BE: He had "Radiation Vibe" on his Celebrity Playlist for iTunes. 

AS: I saw that. That's really funny. That's nice of him. 

BE: And I guess you've been getting some mileage out of the song and the video from the film that they've been passing around the internet ("Pop! Goes My Heart"). 

AS: Oh, yeah, yeah. It was a good project. The director, Marc Lawrence, is a big Fountains fan, and that's how we met originally. So I'm glad that worked out. 

BE: Do you enjoy going retro and delving into other songwriting styles like that? 

AS: Yeah, but, actually, I only wrote three of them. There were a lot of songwriters on it. I wrote one of the retro ones, and the other two I wrote were not quite as '80s. They were more straightforward ones. 

BE: I guess you guys are more or less on the American festival circuit, since you're doing both Bonnaroo and Coachella. 

AS: Yeah, and I think we're going to do the V Festival, too, which is the one near Baltimore. So, yeah, we're going to be out playing as much as we can. We've got shows starting in April, and then we'll probably be going through the summer, at least. 

BE: So you're doing a proper U.S. tour right after the album's released? 

"The thing I'm happy about in general with this record is that I just think that, sonically, it came out really good. I like how it sounds."

AS: Well, we've got a week of shows on the East Coast in April, we've got a couple of West Coast things after Coachella, and then we're gonna come back and do some Midwest dates in June, and then we're sort of filling in in-between right now. We're trying to figure out how to get to Europe for a minute. I don't know. It all just sort of gets pieced together. 

BE: Do you have specific expectations for this album? Or, as much, I guess I'm wondering if you have them, or if the label has them? 

AS: I don't think anybody has them. I think that, at this point, we've been doing it long enough to not really have any expectations except to just go out there, do what we do, and hope for the best. We're not really expecting to be conquering the charts, but I don't know that that's necessarily our goal, either, so… 

BE: And the label doesn't have unrealistic expectations? Because I know you guys have more or less written off "Stacy's Mom" as a semi-fluke. 

AS: Well, I think – unfortunately – that they probably see it that way, too! (laughs) Hopefully, they can prove themselves and us wrong! 

BE: I mentioned "That Thing You Do!" a minute ago.

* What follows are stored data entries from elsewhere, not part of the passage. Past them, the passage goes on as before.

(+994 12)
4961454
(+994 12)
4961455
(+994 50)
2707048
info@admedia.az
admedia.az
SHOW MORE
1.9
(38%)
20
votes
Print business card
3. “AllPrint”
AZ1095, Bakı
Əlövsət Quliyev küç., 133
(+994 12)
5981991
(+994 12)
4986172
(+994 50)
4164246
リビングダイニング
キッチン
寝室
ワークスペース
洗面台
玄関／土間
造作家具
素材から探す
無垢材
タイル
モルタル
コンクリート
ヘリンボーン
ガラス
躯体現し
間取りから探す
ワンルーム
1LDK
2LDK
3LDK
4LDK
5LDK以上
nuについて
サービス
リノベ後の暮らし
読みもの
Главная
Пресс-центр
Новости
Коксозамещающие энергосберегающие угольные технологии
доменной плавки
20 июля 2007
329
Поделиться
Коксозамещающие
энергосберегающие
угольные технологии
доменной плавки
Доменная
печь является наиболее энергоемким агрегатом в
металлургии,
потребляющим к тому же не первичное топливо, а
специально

I know there's a special edition of the movie coming to DVD soon. Were you called upon to contribute anything to that? 

AS: I did some interviews for it, actually. And I think they are including a couple of songs that I gave them that were buried in the background somewhere. 

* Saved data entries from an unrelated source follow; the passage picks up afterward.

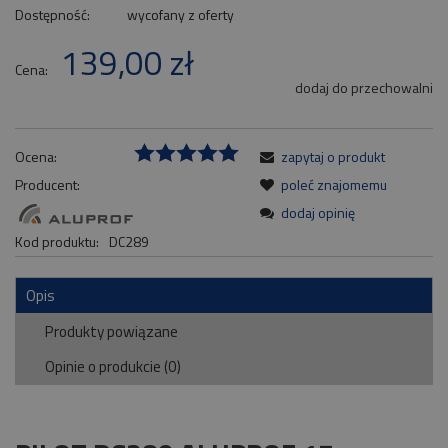
Dostępność:
wycofany z oferty
139,00 zł
Cena:
dodaj do przechowalni
Ocena:
zapytaj o produkt
Producent:
poleć znajomemu
dodaj opinię
Kod produktu:
DC289
Opis
Produkty powiązane
Opinie o produkcie (0)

BE: And is Ivy still a going concern for you? 

AS: It is, although right now we're all kind of distracted with other stuff. But I'm sure we'll get back into it again at some point soon. 

BE: I saw you guys in Virginia Beach a long time ago; I think you were touring behind Apartment Life at the time. 

AS: Oh, wow. That was a long time. But that was a good tour. 

BE: I'm not sure which release of Apartment Life you were touring behind, though. 

AS: Yeah, right. That had a couple of releases. That was a weird one. 

BE: So are you prepared to do the talk show circuit to promote Traffic and Weather

AS: I think we have a tentative "Conan O'Brien" booked again, and offers from a couple of others, so, we'll do what we can, sure. 

BE: Do you have any particular favorite songs on the album, or are they all like your children, as they say? 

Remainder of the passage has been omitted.